### To do
Give back the data below word for word. Any image in it should be left out.

Page layout parsing data:
##########

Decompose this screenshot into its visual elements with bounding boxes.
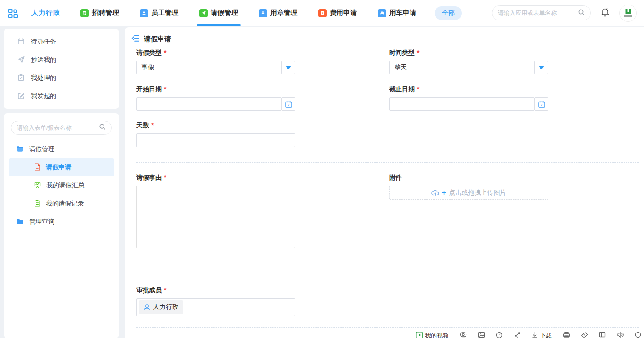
eraser-icon — [581, 332, 588, 338]
collapse-sidebar-icon[interactable] — [131, 34, 140, 44]
required-asterisk: * — [164, 174, 166, 182]
time-type-dropdown-button[interactable] — [535, 61, 548, 74]
open-folder-icon — [16, 146, 24, 153]
brand-logo-icon — [625, 9, 632, 15]
tab-label: 用车申请 — [389, 9, 416, 17]
svg-text:7: 7 — [287, 103, 290, 107]
tab-seal[interactable]: 用章管理 — [259, 0, 297, 26]
leave-request-form-panel: 请假申请 请假类型* 事假 — [125, 27, 644, 338]
screenshot-button[interactable] — [478, 332, 485, 338]
global-search[interactable] — [492, 5, 591, 20]
field-label: 时间类型* — [389, 49, 548, 57]
reason-textarea[interactable] — [136, 186, 295, 248]
seal-icon — [259, 9, 267, 17]
recorder-toolbar: 我的视频 下载 — [416, 332, 641, 338]
leave-type-value: 事假 — [141, 64, 154, 72]
calendar-icon: 7 — [285, 100, 292, 108]
speed-button[interactable] — [496, 332, 503, 338]
form-header: 请假申请 — [125, 27, 644, 49]
tab-vehicle[interactable]: 用车申请 — [378, 0, 416, 26]
my-videos-button[interactable]: 我的视频 — [416, 332, 449, 338]
tree-item-leave-records[interactable]: 我的请假记录 — [9, 195, 114, 213]
erase-button[interactable] — [581, 332, 588, 338]
recruitment-icon — [80, 9, 89, 17]
form-search-input[interactable] — [17, 124, 99, 131]
rocket-share-icon — [514, 332, 521, 338]
tab-expense[interactable]: ¥ 费用申请 — [318, 0, 357, 26]
cloud-upload-icon — [431, 190, 439, 196]
sidebar-item-todo-tasks[interactable]: 待办任务 — [4, 33, 119, 51]
tree-folder-leave-management[interactable]: 请假管理 — [4, 140, 119, 158]
record-circle-icon — [635, 332, 641, 338]
brand-logo-caption — [624, 15, 632, 17]
car-icon — [378, 9, 386, 17]
employee-icon — [140, 9, 148, 17]
days-input-box[interactable] — [136, 133, 295, 147]
approver-picker[interactable]: 人力行政 — [136, 298, 295, 316]
sidebar-item-label: 我处理的 — [31, 74, 56, 82]
share-button[interactable] — [514, 332, 521, 338]
time-type-select[interactable]: 整天 — [389, 61, 535, 74]
global-search-input[interactable] — [498, 10, 578, 16]
all-apps-pill[interactable]: 全部 — [435, 6, 462, 20]
tree-folder-label: 管理查询 — [29, 218, 54, 226]
end-date-input[interactable] — [394, 100, 530, 108]
sidebar-item-initiated-by-me[interactable]: 我发起的 — [4, 87, 119, 105]
tab-employees[interactable]: 员工管理 — [140, 0, 178, 26]
volume-button[interactable] — [617, 332, 624, 338]
search-icon[interactable] — [578, 9, 585, 18]
leave-send-icon — [199, 9, 208, 17]
tab-leave[interactable]: 请假管理 — [199, 0, 238, 26]
form-search[interactable] — [11, 121, 112, 135]
print-button[interactable] — [563, 332, 570, 338]
image-icon — [478, 332, 485, 338]
record-button[interactable] — [635, 332, 641, 338]
layout-panel-icon — [599, 332, 606, 338]
app-launcher-grid-icon[interactable] — [7, 8, 18, 19]
field-end-date: 截止日期* 7 — [389, 85, 548, 111]
sidebar-item-cc-to-me[interactable]: 抄送我的 — [4, 51, 119, 69]
green-clipboard-icon — [34, 200, 40, 208]
leave-type-select[interactable]: 事假 — [136, 61, 282, 74]
account-avatar[interactable] — [619, 5, 637, 22]
tree-item-leave-request[interactable]: 请假申请 — [9, 158, 114, 176]
chevron-down-icon — [286, 66, 291, 69]
start-date-input[interactable] — [141, 100, 277, 108]
plus-icon: + — [442, 189, 446, 196]
start-date-picker-button[interactable]: 7 — [282, 97, 295, 111]
end-date-input-box[interactable] — [389, 97, 535, 111]
notification-bell-icon[interactable] — [601, 7, 609, 19]
end-date-picker-button[interactable]: 7 — [535, 97, 548, 111]
tree-item-leave-summary[interactable]: 我的请假汇总 — [9, 176, 114, 195]
days-input[interactable] — [141, 137, 290, 144]
tab-label: 费用申请 — [330, 9, 357, 17]
download-button[interactable]: 下载 — [532, 332, 552, 338]
attachment-upload-dropzone[interactable]: + 点击或拖拽上传图片 — [389, 186, 548, 200]
field-leave-type: 请假类型* 事假 — [136, 49, 295, 74]
required-asterisk: * — [164, 49, 166, 57]
field-reason: 请假事由* — [136, 174, 295, 250]
sidebar-item-label: 我发起的 — [31, 92, 56, 100]
start-date-input-box[interactable] — [136, 97, 282, 111]
sidebar-item-label: 抄送我的 — [31, 56, 56, 64]
tab-recruitment[interactable]: 招聘管理 — [80, 0, 119, 26]
my-videos-label: 我的视频 — [425, 332, 449, 338]
topbar-right-group — [492, 5, 637, 22]
layout-button[interactable] — [599, 332, 606, 338]
search-icon[interactable] — [99, 123, 106, 132]
form-section-divider — [136, 162, 639, 163]
tree-folder-admin-query[interactable]: 管理查询 — [4, 213, 119, 231]
sidebar-item-label: 待办任务 — [31, 38, 56, 46]
page-body: 待办任务 抄送我的 我处理的 — [0, 26, 644, 338]
workspace-title[interactable]: 人力行政 — [31, 9, 60, 17]
sidebar-item-handled-by-me[interactable]: 我处理的 — [4, 69, 119, 87]
webcam-button[interactable] — [460, 332, 467, 338]
time-type-value: 整天 — [394, 64, 407, 72]
field-start-date: 开始日期* 7 — [136, 85, 295, 111]
field-label: 请假事由* — [136, 174, 295, 182]
approver-member-tag[interactable]: 人力行政 — [139, 300, 183, 314]
field-approver: 审批成员* 人力行政 — [136, 286, 295, 316]
leave-type-dropdown-button[interactable] — [282, 61, 295, 74]
upload-hint-text: 点击或拖拽上传图片 — [449, 189, 506, 197]
required-asterisk: * — [164, 85, 166, 93]
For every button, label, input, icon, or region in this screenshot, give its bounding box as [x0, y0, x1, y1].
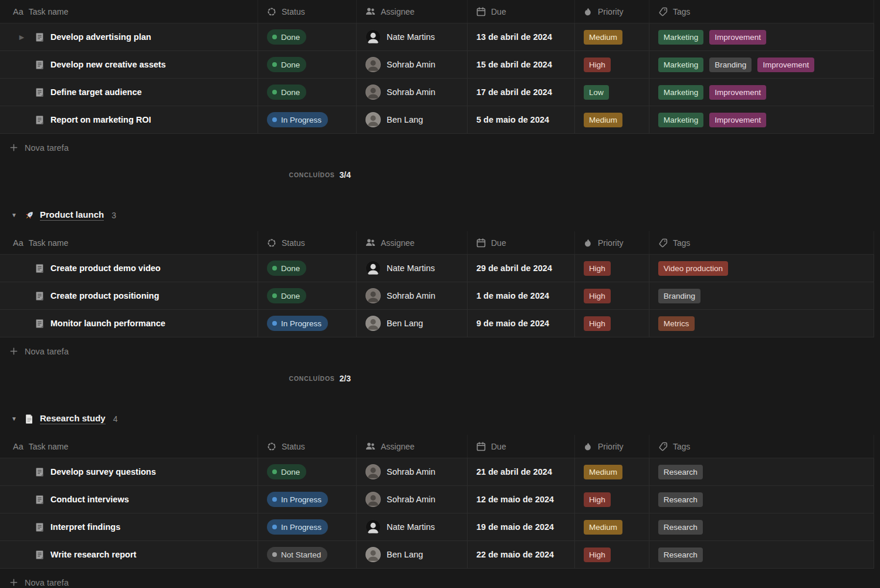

##########

### Solution
Decompose this screenshot into its visual elements with bounding boxes.
eraser-icon — [581, 332, 588, 338]
collapse-sidebar-icon[interactable] — [131, 34, 140, 44]
required-asterisk: * — [164, 174, 166, 182]
time-type-dropdown-button[interactable] — [535, 61, 548, 74]
open-folder-icon — [16, 146, 24, 153]
brand-logo-icon — [625, 9, 632, 15]
tab-label: 用车申请 — [389, 9, 416, 17]
svg-text:7: 7 — [287, 103, 290, 107]
tab-seal[interactable]: 用章管理 — [259, 0, 297, 26]
leave-request-form-panel: 请假申请 请假类型* 事假 — [125, 27, 644, 338]
screenshot-button[interactable] — [478, 332, 485, 338]
global-search[interactable] — [492, 5, 591, 20]
field-label: 时间类型* — [389, 49, 548, 57]
reason-textarea[interactable] — [136, 186, 295, 248]
seal-icon — [259, 9, 267, 17]
recorder-toolbar: 我的视频 下载 — [416, 332, 641, 338]
leave-type-value: 事假 — [141, 64, 154, 72]
calendar-icon: 7 — [285, 100, 292, 108]
speed-button[interactable] — [496, 332, 503, 338]
form-header: 请假申请 — [125, 27, 644, 49]
tab-vehicle[interactable]: 用车申请 — [378, 0, 416, 26]
my-videos-button[interactable]: 我的视频 — [416, 332, 449, 338]
tree-item-leave-records[interactable]: 我的请假记录 — [9, 195, 114, 213]
erase-button[interactable] — [581, 332, 588, 338]
recruitment-icon — [80, 9, 89, 17]
form-search-input[interactable] — [17, 124, 99, 131]
rocket-share-icon — [514, 332, 521, 338]
tab-expense[interactable]: ¥ 费用申请 — [318, 0, 357, 26]
cloud-upload-icon — [431, 190, 439, 196]
sidebar-item-todo-tasks[interactable]: 待办任务 — [4, 33, 119, 51]
tree-folder-leave-management[interactable]: 请假管理 — [4, 140, 119, 158]
record-circle-icon — [635, 332, 641, 338]
brand-logo-caption — [624, 15, 632, 17]
car-icon — [378, 9, 386, 17]
employee-icon — [140, 9, 148, 17]
days-input-box[interactable] — [136, 133, 295, 147]
approver-picker[interactable]: 人力行政 — [136, 298, 295, 316]
sidebar-item-label: 我处理的 — [31, 74, 56, 82]
share-button[interactable] — [514, 332, 521, 338]
time-type-select[interactable]: 整天 — [389, 61, 535, 74]
global-search-input[interactable] — [498, 10, 578, 16]
all-apps-pill[interactable]: 全部 — [435, 6, 462, 20]
tree-folder-label: 管理查询 — [29, 218, 54, 226]
end-date-input[interactable] — [394, 100, 530, 108]
sidebar-item-initiated-by-me[interactable]: 我发起的 — [4, 87, 119, 105]
tab-employees[interactable]: 员工管理 — [140, 0, 178, 26]
volume-button[interactable] — [617, 332, 624, 338]
search-icon[interactable] — [578, 9, 585, 18]
leave-send-icon — [199, 9, 208, 17]
tab-leave[interactable]: 请假管理 — [199, 0, 238, 26]
form-search[interactable] — [11, 121, 112, 135]
print-button[interactable] — [563, 332, 570, 338]
image-icon — [478, 332, 485, 338]
record-button[interactable] — [635, 332, 641, 338]
layout-panel-icon — [599, 332, 606, 338]
app-launcher-grid-icon[interactable] — [7, 8, 18, 19]
field-end-date: 截止日期* 7 — [389, 85, 548, 111]
sidebar-item-cc-to-me[interactable]: 抄送我的 — [4, 51, 119, 69]
green-clipboard-icon — [34, 200, 40, 208]
leave-type-select[interactable]: 事假 — [136, 61, 282, 74]
account-avatar[interactable] — [619, 5, 637, 22]
tree-item-leave-request[interactable]: 请假申请 — [9, 158, 114, 176]
chevron-down-icon — [286, 66, 291, 69]
start-date-input[interactable] — [141, 100, 277, 108]
plus-icon: + — [442, 189, 446, 196]
start-date-picker-button[interactable]: 7 — [282, 97, 295, 111]
end-date-input-box[interactable] — [389, 97, 535, 111]
notification-bell-icon[interactable] — [601, 7, 609, 19]
end-date-picker-button[interactable]: 7 — [535, 97, 548, 111]
tree-item-leave-summary[interactable]: 我的请假汇总 — [9, 176, 114, 195]
days-input[interactable] — [141, 137, 290, 144]
tab-label: 费用申请 — [330, 9, 357, 17]
download-button[interactable]: 下载 — [532, 332, 552, 338]
attachment-upload-dropzone[interactable]: + 点击或拖拽上传图片 — [389, 186, 548, 200]
field-leave-type: 请假类型* 事假 — [136, 49, 295, 74]
required-asterisk: * — [164, 49, 166, 57]
field-reason: 请假事由* — [136, 174, 295, 250]
sidebar-item-label: 我发起的 — [31, 92, 56, 100]
start-date-input-box[interactable] — [136, 97, 282, 111]
sidebar-item-label: 抄送我的 — [31, 56, 56, 64]
tab-recruitment[interactable]: 招聘管理 — [80, 0, 119, 26]
my-videos-label: 我的视频 — [425, 332, 449, 338]
topbar-right-group — [492, 5, 637, 22]
layout-button[interactable] — [599, 332, 606, 338]
search-icon[interactable] — [99, 123, 106, 132]
form-section-divider — [136, 162, 639, 163]
tree-folder-admin-query[interactable]: 管理查询 — [4, 213, 119, 231]
sidebar-item-label: 待办任务 — [31, 38, 56, 46]
page-body: 待办任务 抄送我的 我处理的 — [0, 26, 644, 338]
workspace-title[interactable]: 人力行政 — [31, 9, 60, 17]
sidebar-item-handled-by-me[interactable]: 我处理的 — [4, 69, 119, 87]
webcam-button[interactable] — [460, 332, 467, 338]
time-type-value: 整天 — [394, 64, 407, 72]
field-start-date: 开始日期* 7 — [136, 85, 295, 111]
field-label: 请假事由* — [136, 174, 295, 182]
approver-member-tag[interactable]: 人力行政 — [139, 300, 183, 314]
field-approver: 审批成员* 人力行政 — [136, 286, 295, 316]
leave-type-dropdown-button[interactable] — [282, 61, 295, 74]
upload-hint-text: 点击或拖拽上传图片 — [449, 189, 506, 197]
required-asterisk: * — [164, 85, 166, 93]
For every button, label, input, icon, or region in this screenshot, give its bounding box as [x0, y0, x1, y1].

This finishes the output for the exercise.